# Inexpensive Automated Fly Spray solution



## KarrotKreek (Mar 31, 2012)

I came up with an inexpensive alternative to controlling flys in my horses stalls at the boarding stable. Thought I'd share it! Should save you about $30-40 a stall. You can set up your own automatic dispenser for less than $15 with these directions. Compared to $50

Here is the current low budget fly spray system by Country. You can find it at TSC and most farm stores. Can cost you up to $50. The fly spray canister on its own is about $8

















Here is the "home" air freshener automatic dispenser. Lysol, Glade, Airwick... they all make a version of this and are all interchangeable. Dollar store versions run as cheap as $5.









What you need:
1 "home" automatic air freshener dispenser.
1 air freshener canister
1 Country fly spray canister 

Directions:
Take the nozzle off of the air freshener canister. Replace the fly spray canister's nozzle with the one from the air freshener. These remove by simply pulling straight up. To replace, push nozzle down onto tube. Don't spray yourself 
Insert fly spray canister (with new nozzle) into air freshener dispenser. Set the dispenser settings to your preference and insert batteries.
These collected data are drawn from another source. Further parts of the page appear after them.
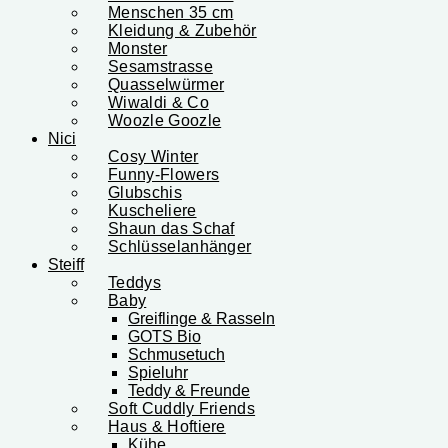
Menschen 35 cm
Kleidung & Zubehör
Monster
Sesamstrasse
Quasselwürmer
Wiwaldi & Co
Woozle Goozle
Nici
Cosy Winter
Funny-Flowers
Glubschis
Kuscheliere
Shaun das Schaf
Schlüsselanhänger
Steiff
Teddys
Baby
Greiflinge & Rasseln
GOTS Bio
Schmusetuch
Spieluhr
Teddy & Freunde
Soft Cuddly Friends
Haus & Hoftiere
Kühe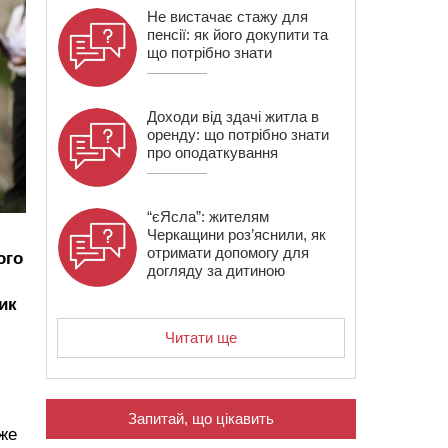
Не вистачає стажу для
пенсії: як його докупити та
що потрібно знати
Доходи від здачі житла в
оренду: що потрібно знати
про оподаткування
“єЯсла”: жителям
Черкащини роз’яснили, як
отримати допомогу для
ого
догляду за дитиною
ик
Читати ще
Запитай, що цікавить
оже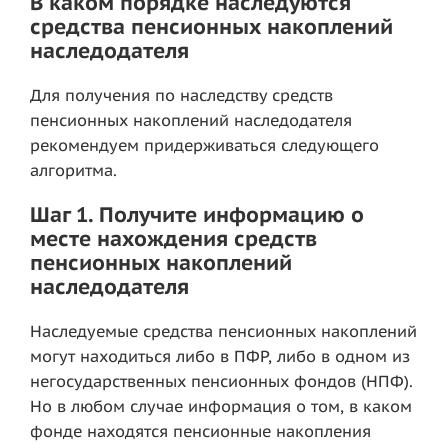
В каком порядке наследуются
средства пенсионных накоплений
наследодателя
Для получения по наследству средств
пенсионных накоплений наследодателя
рекомендуем придерживаться следующего
алгоритма.
Шаг 1. Получите информацию о
месте нахождения средств
пенсионных накоплений
наследодателя
Наследуемые средства пенсионных накоплений
могут находиться либо в ПФР, либо в одном из
негосударственных пенсионных фондов (НПФ).
Но в любом случае информация о том, в каком
фонде находятся пенсионные накопления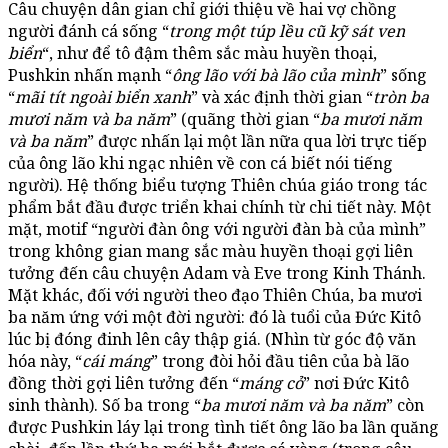
Câu chuyện dân gian chỉ giới thiệu về hai vợ chồng
người đánh cá sống “
trong một túp lều cũ kỹ sát ven
biển
“, như để tô đậm thêm sắc màu huyền thoại,
Pushkin nhấn mạnh “
ông lão với bà lão của mình
” sống
“
mãi tít ngoài biển xanh
” và xác định thời gian “
tròn ba
mươi năm và ba năm
” (quãng thời gian “
ba mươi năm
và ba năm
” được nhấn lại một lần nữa qua lời trực tiếp
của ông lão khi ngạc nhiên về con cá biết nói tiếng
người). Hệ thống biểu tượng Thiên chúa giáo trong tác
phẩm bắt đầu được triển khai chính từ chi tiết này. Một
mặt, motif “người đàn ông với người đàn bà của mình”
trong không gian mang sắc màu huyền thoại gợi liên
tưởng đến câu chuyện Adam và Eve trong Kinh Thánh.
Mặt khác, đối với người theo đạo Thiên Chúa, ba mươi
ba năm ứng với một đời người: đó là tuổi của Đức Kitô
lúc bị đóng đinh lên cây thập giá. (Nhìn từ góc độ văn
hóa này, “
cái máng
” trong đòi hỏi đầu tiên của bà lão
đồng thời gợi liên tưởng đến “
máng cỏ
” nơi Đức Kitô
sinh thành). Số ba trong “
ba mươi năm và ba năm
” còn
được Pushkin láy lại trong tình tiết ông lão ba lần quăng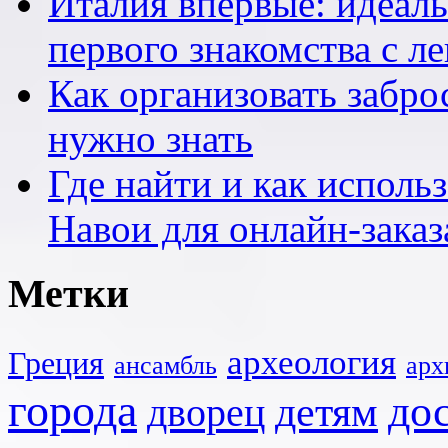
Италия впервые: идеал
первого знакомства с л
Как организовать заброс
нужно знать
Где найти и как исполь
Навои для онлайн-заказ
Метки
археология
Греция
ансамбль
арх
города
до
детям
дворец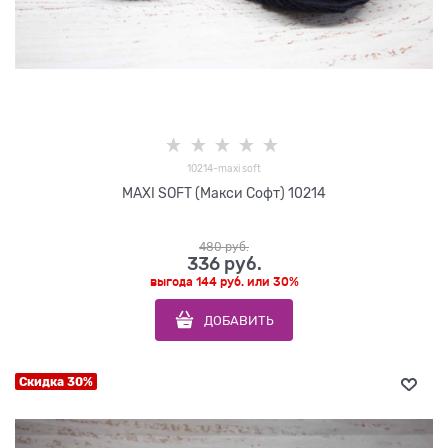
10214-maxi soft
MAXI SOFT (Макси Софт) 10214
480
 руб.
336
 руб.
выгода
144 руб.
или
30%
ДОБАВИТЬ
Скидка 30%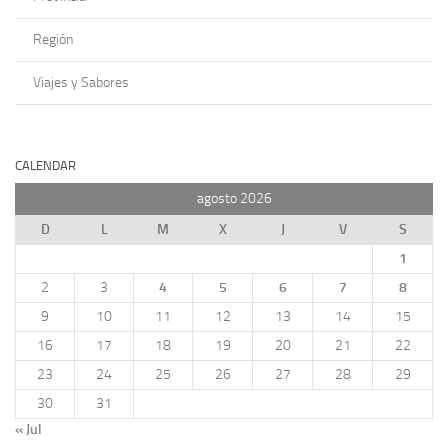
Región
Viajes y Sabores
CALENDAR
agosto 2026
D
L
M
X
J
V
S
1
2
3
4
5
6
7
8
9
10
11
12
13
14
15
16
17
18
19
20
21
22
23
24
25
26
27
28
29
30
31
« Jul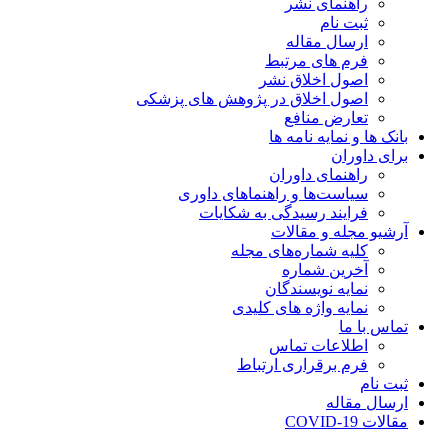
راهنمای نشر
ثبت نام
ارسال مقاله
فرم های مرتبط
اصول اخلاق نشر
اصول اخلاق در پژوهش های پزشکی
تعارض منافع
بانک ها و نمایه نامه ها
برای داوران
راهنمای داوران
سیاست‌ها و راهنماهای داوری
فرایند رسیدگی به شکایات
آرشیو مجله و مقالات
کلیه شماره‌های مجله
آخرین شماره
نمایه نویسندگان
نمایه واژه های کلیدی
تماس با ما
اطلاعات تماس
فرم برقراری ارتباط
ثبت نام
ارسال مقاله
مقالات COVID-19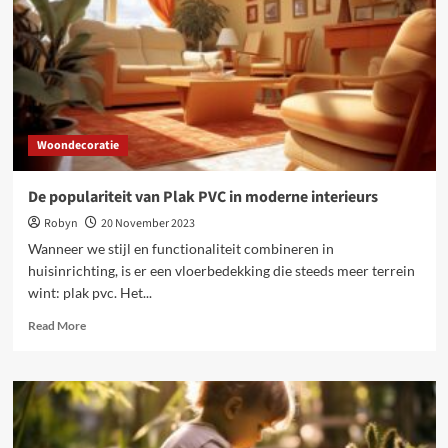
verzekeringen
Woondecoratie
De populariteit van Plak PVC in moderne interieurs
Robyn
20 November 2023
Wanneer we stijl en functionaliteit combineren in
huisinrichting, is er een vloerbedekking die steeds meer terrein
wint: plak pvc. Het...
Read
Read More
more
about
De
populariteit
van
Plak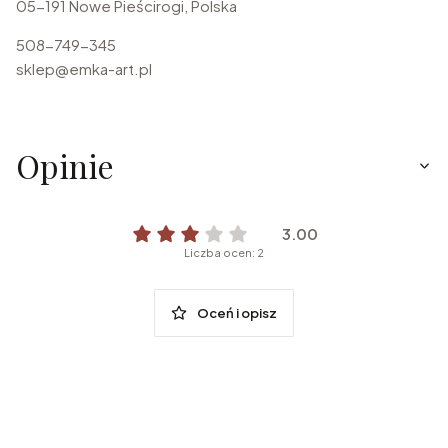
05-191 Nowe Pieścirogi, Polska
508-749-345
sklep@emka-art.pl
Opinie
3.00
Liczba ocen: 2
Oceń i opisz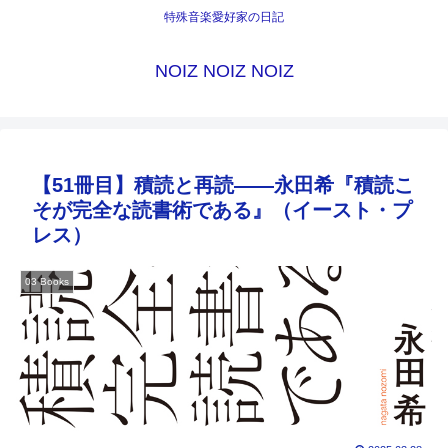
特殊音楽愛好家の日記
NOIZ NOIZ NOIZ
【51冊目】積読と再読――永田希『積読こ
そが完全な読書術である』（イースト・プ
レス）
03 Books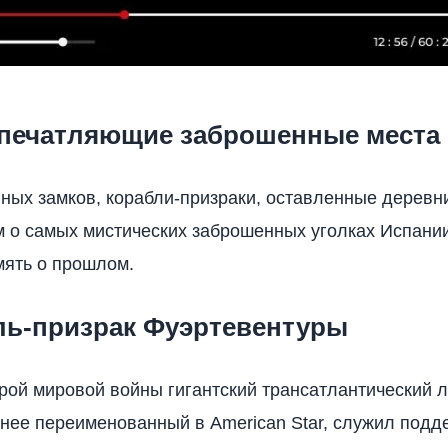
печатляющие заброшенные места
ных замков, корабли-призраки, оставленные дерев
 о самых мистических заброшенных уголках Испании
ять о прошлом.
бль-призрак Фуэртевентуры
рой мировой войны гигантский трансатлантический 
днее переименованный в American Star, служил подд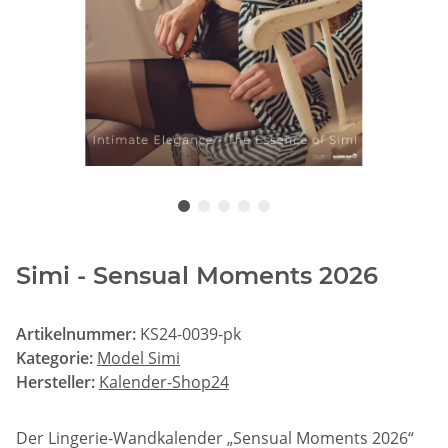
Simi - Sensual Moments 2026
Artikelnummer:
KS24-0039-pk
Kategorie:
Model Simi
Hersteller:
Kalender-Shop24
Der Lingerie-Wandkalender „Sensual Moments 2026“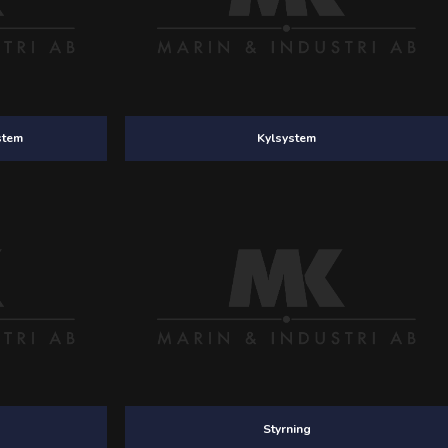
stem
Kylsystem
Styrning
Hang it up high in stall (try to keep it away from eye level with horse) and you are all set!


----------



## Dreamcatcher Arabians (Nov 14, 2010)

I've done this and the problem with the AirWick and Glade models are that they aren't made to handle the dust and stuff in a horsey environment. I switched to them one year and by the next they didn't work. I went back to the Country Vet ones and have had the same ones for 7 years now, all I do is change the batteries and wipe them down a couple times/year.


----------